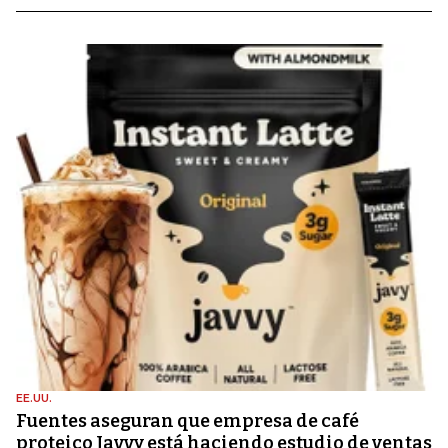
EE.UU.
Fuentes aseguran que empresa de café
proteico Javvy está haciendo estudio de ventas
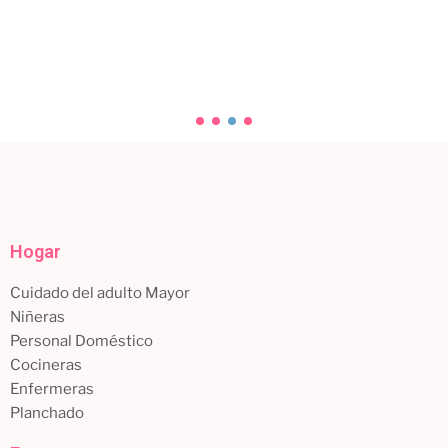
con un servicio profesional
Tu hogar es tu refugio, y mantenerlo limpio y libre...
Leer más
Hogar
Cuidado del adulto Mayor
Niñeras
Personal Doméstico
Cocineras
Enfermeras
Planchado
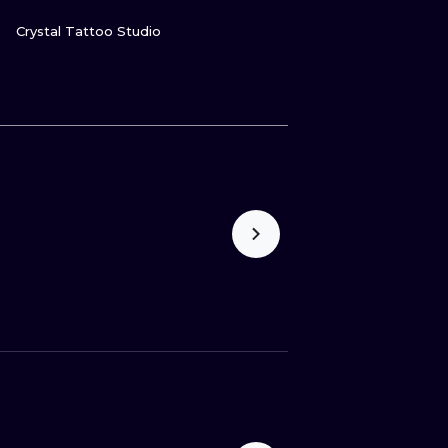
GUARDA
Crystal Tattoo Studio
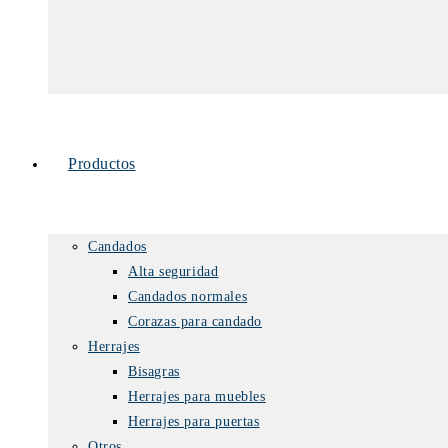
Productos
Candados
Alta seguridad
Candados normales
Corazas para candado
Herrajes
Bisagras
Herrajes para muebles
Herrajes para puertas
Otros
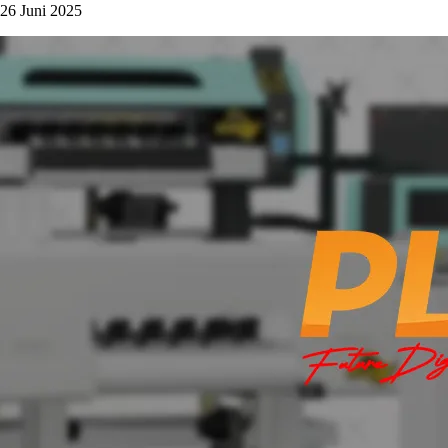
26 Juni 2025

--

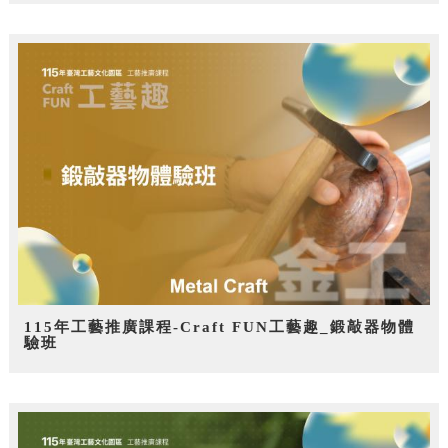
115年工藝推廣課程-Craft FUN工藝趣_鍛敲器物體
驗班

ACTIVITY: Your reply should be a single number: how many lines in the entries above hold the string "para".

RESPONSE AREA: 3